__Excerpted data__
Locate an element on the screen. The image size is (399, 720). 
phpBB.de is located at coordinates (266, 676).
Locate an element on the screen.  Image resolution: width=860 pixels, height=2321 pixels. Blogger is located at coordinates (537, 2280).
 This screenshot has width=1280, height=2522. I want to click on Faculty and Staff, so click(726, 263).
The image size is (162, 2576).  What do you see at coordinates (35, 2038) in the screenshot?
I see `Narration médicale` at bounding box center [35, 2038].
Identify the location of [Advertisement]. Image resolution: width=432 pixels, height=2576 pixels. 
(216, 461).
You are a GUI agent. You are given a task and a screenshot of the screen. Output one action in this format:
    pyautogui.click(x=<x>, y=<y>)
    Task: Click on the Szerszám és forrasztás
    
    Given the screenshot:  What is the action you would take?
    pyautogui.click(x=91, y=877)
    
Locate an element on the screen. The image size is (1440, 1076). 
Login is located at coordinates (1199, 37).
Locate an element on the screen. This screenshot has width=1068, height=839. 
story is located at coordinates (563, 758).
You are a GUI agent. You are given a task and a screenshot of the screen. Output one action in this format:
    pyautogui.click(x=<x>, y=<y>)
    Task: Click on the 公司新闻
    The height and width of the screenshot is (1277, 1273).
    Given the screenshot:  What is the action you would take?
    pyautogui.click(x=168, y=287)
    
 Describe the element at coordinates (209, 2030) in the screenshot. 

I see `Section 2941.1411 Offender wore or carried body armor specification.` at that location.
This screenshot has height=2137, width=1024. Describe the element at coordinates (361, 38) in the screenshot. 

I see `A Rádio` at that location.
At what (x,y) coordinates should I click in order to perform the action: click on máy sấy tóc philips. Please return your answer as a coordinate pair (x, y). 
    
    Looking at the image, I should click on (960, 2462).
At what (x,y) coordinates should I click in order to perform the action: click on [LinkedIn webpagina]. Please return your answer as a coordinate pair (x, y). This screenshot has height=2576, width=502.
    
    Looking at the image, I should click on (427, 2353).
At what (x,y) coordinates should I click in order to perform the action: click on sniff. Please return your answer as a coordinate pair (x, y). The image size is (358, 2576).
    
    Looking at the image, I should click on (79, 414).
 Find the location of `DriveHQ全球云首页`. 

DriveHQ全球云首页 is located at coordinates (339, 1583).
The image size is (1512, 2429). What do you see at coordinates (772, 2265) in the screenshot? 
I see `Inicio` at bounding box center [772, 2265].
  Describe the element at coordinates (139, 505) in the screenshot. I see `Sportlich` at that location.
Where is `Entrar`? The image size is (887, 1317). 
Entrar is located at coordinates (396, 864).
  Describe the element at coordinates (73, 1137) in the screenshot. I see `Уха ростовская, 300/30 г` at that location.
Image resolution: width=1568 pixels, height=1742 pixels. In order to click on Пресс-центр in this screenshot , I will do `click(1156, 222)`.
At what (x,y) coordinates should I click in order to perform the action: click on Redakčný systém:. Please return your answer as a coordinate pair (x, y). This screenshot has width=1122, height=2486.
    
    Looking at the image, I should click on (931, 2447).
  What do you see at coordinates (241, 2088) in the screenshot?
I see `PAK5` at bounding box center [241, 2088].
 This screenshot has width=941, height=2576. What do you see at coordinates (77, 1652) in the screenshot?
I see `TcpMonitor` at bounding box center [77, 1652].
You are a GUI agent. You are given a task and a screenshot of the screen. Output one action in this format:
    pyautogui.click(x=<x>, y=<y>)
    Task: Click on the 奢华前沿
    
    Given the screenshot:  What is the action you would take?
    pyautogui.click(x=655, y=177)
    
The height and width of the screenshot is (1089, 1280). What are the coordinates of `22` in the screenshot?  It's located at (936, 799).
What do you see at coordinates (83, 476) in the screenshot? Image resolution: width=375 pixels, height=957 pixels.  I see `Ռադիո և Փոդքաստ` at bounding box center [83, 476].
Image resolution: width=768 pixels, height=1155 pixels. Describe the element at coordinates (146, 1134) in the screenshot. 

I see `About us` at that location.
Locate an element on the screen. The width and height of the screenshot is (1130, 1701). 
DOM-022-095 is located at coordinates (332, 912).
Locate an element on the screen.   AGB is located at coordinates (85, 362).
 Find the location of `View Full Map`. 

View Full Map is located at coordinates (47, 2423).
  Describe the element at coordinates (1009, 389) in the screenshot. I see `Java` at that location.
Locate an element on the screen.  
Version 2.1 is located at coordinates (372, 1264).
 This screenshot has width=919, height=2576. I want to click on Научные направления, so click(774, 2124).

__Task description__
All that should appear in the response is the run of lines from the first line of the entries through the line containing "The height and width of the screenshot is (1277, 1273).", copied exactly.

__Solved exercise__
Locate an element on the screen. The image size is (399, 720). 
phpBB.de is located at coordinates (266, 676).
Locate an element on the screen.  Image resolution: width=860 pixels, height=2321 pixels. Blogger is located at coordinates (537, 2280).
 This screenshot has width=1280, height=2522. I want to click on Faculty and Staff, so click(726, 263).
The image size is (162, 2576).  What do you see at coordinates (35, 2038) in the screenshot?
I see `Narration médicale` at bounding box center [35, 2038].
Identify the location of [Advertisement]. Image resolution: width=432 pixels, height=2576 pixels. 
(216, 461).
You are a GUI agent. You are given a task and a screenshot of the screen. Output one action in this format:
    pyautogui.click(x=<x>, y=<y>)
    Task: Click on the Szerszám és forrasztás
    
    Given the screenshot:  What is the action you would take?
    pyautogui.click(x=91, y=877)
    
Locate an element on the screen. The image size is (1440, 1076). 
Login is located at coordinates (1199, 37).
Locate an element on the screen. This screenshot has width=1068, height=839. 
story is located at coordinates (563, 758).
You are a GUI agent. You are given a task and a screenshot of the screen. Output one action in this format:
    pyautogui.click(x=<x>, y=<y>)
    Task: Click on the 公司新闻
    The height and width of the screenshot is (1277, 1273).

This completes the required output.